2.  `StreamlitWebScraperChat` initializes `WebExtractor`.
3.  `WebExtractor` determines if it's a new URL or chat.
4.  If new URL:
    *   `PlaywrightScraper.fetch_content` is called.
    *   Content is preprocessed and cached.
    *   LLM is called with context to answer query or extract data.
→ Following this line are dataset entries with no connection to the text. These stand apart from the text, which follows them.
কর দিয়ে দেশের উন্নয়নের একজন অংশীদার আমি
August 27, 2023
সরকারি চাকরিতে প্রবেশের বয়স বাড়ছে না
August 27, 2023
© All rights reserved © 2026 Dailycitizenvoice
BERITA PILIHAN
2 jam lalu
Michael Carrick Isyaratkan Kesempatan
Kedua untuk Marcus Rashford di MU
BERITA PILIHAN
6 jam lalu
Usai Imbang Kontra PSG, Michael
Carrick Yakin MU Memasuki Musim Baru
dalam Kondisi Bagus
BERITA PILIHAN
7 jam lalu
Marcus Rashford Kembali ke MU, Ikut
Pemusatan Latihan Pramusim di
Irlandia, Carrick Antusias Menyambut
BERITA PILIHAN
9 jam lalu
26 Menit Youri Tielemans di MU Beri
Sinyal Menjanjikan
## 3. Scrapling Integration Analysis
The `Scrapling` folder contains a new, sophisticated scraping library. Integrating it will enhance CyberScraper-2077 by providing:

*   **Adaptive Parsing:** Robustness against layout changes.
*   **Advanced Fetching:** `StealthyFetcher` and `DynamicFetcher` (wrapping Playwright) for better evasion.
*   **Spider Framework:** A Scrapy-like `Spider` class for efficient, concurrent, and persistent crawling of multiple pages.
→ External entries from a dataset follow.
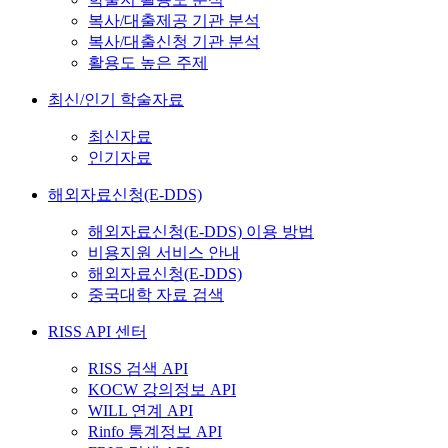
복사/대출제공 기관 분석
복사/대출신청 기관 분석
활용도 높은 주제
최신/인기 학술자료
최신자료
인기자료
해외자료신청(E-DDS)
해외자료신청(E-DDS) 이용 방법
비용지원 서비스 안내
해외자료신청(E-DDS)
중국대학 자료 검색
RISS API 센터
RISS 검색 API
KOCW 강의정보 API
WILL 연계 API
Rinfo 통계정보 API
### Key Integration Points
*   **Replacement/Augmentation of `PlaywrightScraper`:**
    *   `Scrapling`'s `StealthyFetcher` can replace the manual `patchright` setup in `PlaywrightScraper`.
    *   `Scrapling`'s `Spider` can replace the manual `scrape_multiple_pages` loop, offering better concurrency and state management.
*   **Dependencies:**
    *   `Scrapling` requires `playwright` (implied by imports in `Scrapling/scrapling/engines/_browsers/_controllers.py`).
    *   Current repo uses `patchright`. Integration must ensure `Scrapling` works with the installed environment. `Scrapling`'s `pyproject.toml` lists both `playwright` and `patchright` in optional dependencies, but the code imports `playwright`. I will need to ensure `playwright` is installed or alias it if `patchright` is to be used exclusively (though `patchright` module name is different).
*   **Async Compatibility:**
    *   `Scrapling` supports async fetchers and spiders, compatible with `WebExtractor`'s async nature.
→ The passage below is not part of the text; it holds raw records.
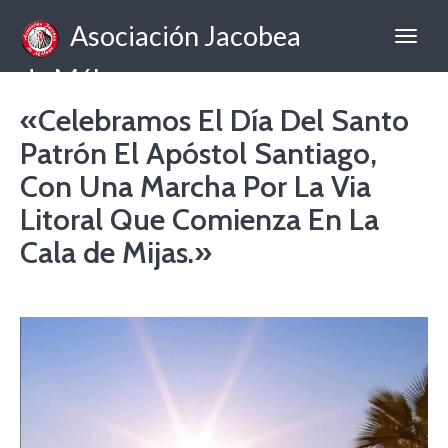
Asociación Jacobea
de Málaga
«Celebramos El Día Del Santo
Patrón El Apóstol Santiago,
Con Una Marcha Por La Via
Litoral Que Comienza En La
Cala de Mijas.»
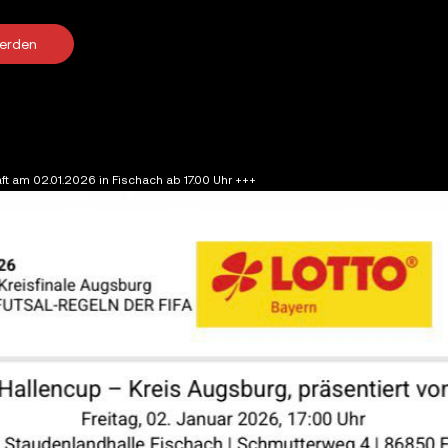
werden
ft am 02.01.2026 in Fischach ab 17.00 Uhr +++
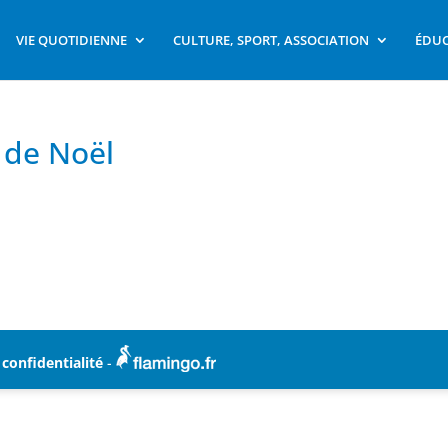
VIE QUOTIDIENNE
CULTURE, SPORT, ASSOCIATION
ÉDUC
de Noël
 confidentialité
-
## 4. Proposed Integration Plan

1.  **Dependency Management:**
    *   Install `Scrapling` in editable mode (`pip install -e Scrapling[fetchers]`).
    *   Ensure compatible versions of `playwright`/`patchright`.
2.  **Adapter Implementation (`src/scrapers/scrapling_adapter.py`):**
    *   Create a `ScraplingAdapter` class implementing the interface expected by `WebExtractor` (matching `PlaywrightScraper`'s `fetch_content` signature).
    *   Implement `fetch_content` to use:
        *   `StealthyFetcher` (or `DynamicFetcher`) for single URLs.
        *   A dynamic `Spider` subclass for multi-page/crawl tasks.
3.  **WebExtractor Update:**
    *   Modify `src/web_extractor.py` to instantiate `ScraplingAdapter` instead of `PlaywrightScraper`.
    *   Map existing config (headless, proxy) to `Scrapling` configuration.
4.  **Verification:**
    *   Test single page extraction.
    *   Test multi-page crawling.

## 5. Potential Issues & Risks
*   **Dependency Conflict:** `Scrapling` might pull a different version of `playwright` or `patchright`.
*   **Browser Management:** `Scrapling` manages its own browser instances. I need to ensure it plays nicely with Streamlit's lifecycle (though `WebExtractor` creates a new scraper instance).